Las Vegas Sun

April 24, 2024

Experts at Brookings event say Las Vegas will boom again

Updated Tuesday, Oct. 28, 2008 | 10:56 a.m.

Beyond the Sun

Urban fortune tellers never predicted the huge growth that came to Las Vegas. Those holding the strings to federal purses seemed to forget that Las Vegas even existed.

To Robert E. Lang, author of “Boomburbs: The Rise of America’s Accidental Cities,” the oversight wasn’t really a slight and should not be considered an insult.

What population prognosticators and governmental grant-givers saw was simply a factor of the region’s relative smallness in the 20th Century. But at a special meeting of the Washington, D.C.-based Brookings Institution at UNLV this morning, Lang said those days of ignoring the Intermountain West are gone.

Even, Lang added, with an eye toward the present economic downturn.
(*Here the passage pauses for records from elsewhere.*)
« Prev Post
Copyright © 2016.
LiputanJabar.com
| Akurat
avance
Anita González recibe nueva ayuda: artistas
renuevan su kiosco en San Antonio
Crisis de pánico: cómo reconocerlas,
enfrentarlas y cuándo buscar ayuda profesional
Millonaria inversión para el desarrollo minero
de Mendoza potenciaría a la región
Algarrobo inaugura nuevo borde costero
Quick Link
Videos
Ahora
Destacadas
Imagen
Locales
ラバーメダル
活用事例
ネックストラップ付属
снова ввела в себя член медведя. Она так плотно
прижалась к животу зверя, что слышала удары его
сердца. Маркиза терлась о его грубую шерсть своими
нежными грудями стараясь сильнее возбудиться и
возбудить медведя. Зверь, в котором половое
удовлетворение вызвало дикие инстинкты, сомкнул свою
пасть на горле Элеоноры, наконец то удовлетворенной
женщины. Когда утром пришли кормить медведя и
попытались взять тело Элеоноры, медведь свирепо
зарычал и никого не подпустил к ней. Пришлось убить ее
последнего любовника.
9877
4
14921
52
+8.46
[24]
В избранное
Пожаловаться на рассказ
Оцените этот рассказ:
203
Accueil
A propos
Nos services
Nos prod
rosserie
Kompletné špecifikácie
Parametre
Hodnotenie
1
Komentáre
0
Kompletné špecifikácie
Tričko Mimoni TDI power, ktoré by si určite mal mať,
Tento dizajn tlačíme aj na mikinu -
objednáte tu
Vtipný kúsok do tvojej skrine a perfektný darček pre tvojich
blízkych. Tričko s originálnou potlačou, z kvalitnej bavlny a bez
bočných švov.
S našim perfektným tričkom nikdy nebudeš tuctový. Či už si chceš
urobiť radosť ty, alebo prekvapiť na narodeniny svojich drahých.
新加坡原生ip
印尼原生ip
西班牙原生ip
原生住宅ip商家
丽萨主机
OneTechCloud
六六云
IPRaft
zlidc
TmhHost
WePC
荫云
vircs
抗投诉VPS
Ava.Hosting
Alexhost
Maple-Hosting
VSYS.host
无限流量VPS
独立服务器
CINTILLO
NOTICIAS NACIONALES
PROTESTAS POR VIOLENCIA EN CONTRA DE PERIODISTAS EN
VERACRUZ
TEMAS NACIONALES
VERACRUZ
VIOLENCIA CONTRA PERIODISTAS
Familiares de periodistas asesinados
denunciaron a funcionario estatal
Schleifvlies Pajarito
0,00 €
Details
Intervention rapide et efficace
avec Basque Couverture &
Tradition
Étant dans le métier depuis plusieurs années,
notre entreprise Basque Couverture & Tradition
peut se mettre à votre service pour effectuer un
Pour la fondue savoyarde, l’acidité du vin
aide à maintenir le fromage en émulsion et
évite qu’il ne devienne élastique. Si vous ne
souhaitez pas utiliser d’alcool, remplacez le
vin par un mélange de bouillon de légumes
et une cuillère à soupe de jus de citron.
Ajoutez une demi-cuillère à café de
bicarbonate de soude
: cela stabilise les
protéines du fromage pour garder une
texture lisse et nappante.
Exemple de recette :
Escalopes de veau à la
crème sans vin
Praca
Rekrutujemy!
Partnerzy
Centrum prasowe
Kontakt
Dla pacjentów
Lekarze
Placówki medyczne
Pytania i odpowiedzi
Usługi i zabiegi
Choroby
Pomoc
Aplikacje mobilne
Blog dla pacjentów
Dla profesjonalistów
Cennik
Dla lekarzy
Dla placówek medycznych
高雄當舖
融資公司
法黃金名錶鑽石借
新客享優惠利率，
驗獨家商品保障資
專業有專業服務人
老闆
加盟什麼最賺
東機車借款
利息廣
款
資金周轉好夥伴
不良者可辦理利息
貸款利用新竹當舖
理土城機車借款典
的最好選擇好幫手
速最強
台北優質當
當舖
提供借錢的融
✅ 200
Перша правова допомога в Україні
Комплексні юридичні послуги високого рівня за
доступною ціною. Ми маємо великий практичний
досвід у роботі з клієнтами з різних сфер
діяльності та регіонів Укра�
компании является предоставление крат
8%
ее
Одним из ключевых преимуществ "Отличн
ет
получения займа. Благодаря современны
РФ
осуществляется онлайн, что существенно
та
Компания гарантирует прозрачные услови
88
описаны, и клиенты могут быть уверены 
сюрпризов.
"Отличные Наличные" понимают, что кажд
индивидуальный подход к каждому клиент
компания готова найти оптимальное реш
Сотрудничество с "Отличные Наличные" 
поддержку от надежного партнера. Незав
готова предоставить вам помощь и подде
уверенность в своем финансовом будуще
The current economic slump is more of a “bump in the road,” he contended.

“Growth for Las Vegas has dropped to about 1 percent a year,” Lang told about 150 government, business and academic leaders at the UNLV Foundation Building.

“(This region) will know feasts again,” Lang said. “It will come back. It’ll be bigger than it is now. It’s always difficult to see the next engine of growth.”

Going with that theme that things won’t slow down in the long-term, Pat Mulroy, Southern Nevada Water Authority general manager, said very plainly that the future water needs of the region might be met by the Midwest.

Creating reservoirs that not only control flooding in the Midwest, but then create massive water sources for the Southeast and the Southwest is an idea that will need enormous political support — but it is also a necessity, she said.

“This is going to be difficult politically to have that dialogue, but I cannot help thing there’s a possibility of a package that provides the needed flood protection and the drought protection to the far Southwest and West that is so desperately needed,” Mulroy said.

Senate Majority Leader Harry Reid showed up to hear some of the concerns outlined in the Brookings Institution report. He began speaking at 10:50 a.m. But Nevada’s other senator, John Ensign could not make it due to scheduling conflicts, organizers said.

. . .

9:28 a.m.

Think tank gathers leaders to try to improve region’s future

A diverse cast of about 150 business, political, governmental and academic leaders from throughout the state packed a room on the UNLV campus this morning not just to listen, but to impel U.S. Sens. Harry Reid and John Ensign to focus more federal attention on Nevada, Utah, New Mexico, Colorado and Arizona.

A massive report by the independent think tank Brookings Institution last summer made the case that the federal government has long overlooked this part of the country, which Brookings sees as becoming the new American heartland.

“It is incumbent upon us to impress upon our federal representatives how important this plan is, because this is going to be the next 50 years of southern Nevada,” said Brian Greenspun, a Brookings trustee and Las Vegas Sun editor.

He looked at decisions being made now about the region as similar to those made in Las Vegas in the middle of the 20th century.

“Fifty years ago, we had to decide what kind of town we wanted it to be, whether we wanted it to be a mobbed-up town that satisfied the needs of the very few or whether we wanted it to be a megapolitan area that served everyone,” Greenspun said. “We are taking our heads out of the sand and looking out five, 10, 25 years and saying: What kind of region can we help create?”

The second speaker, Clark County Chairman Rory Reid noted the importance of this meeting in relation to the upcoming election.

“A week from today, we will elect a president, a Congress and one third of the U.S. Senate, so I think it’s good we talk to our local leaders and our connection to Washington and how we can improve it,” Reid said.

Along with UNLV and Nevada higher education administrators, among those attending were: Clark County Manager Virginia Valentine; Pat Mulroy, Southern Nevada Water Authority general manager; Jacob Snow, general manager of the Regional Transportation Commission of Southern Nevada and at least a half dozen members of the media.

Reid and Ensign are scheduled to arrive around 10 a.m.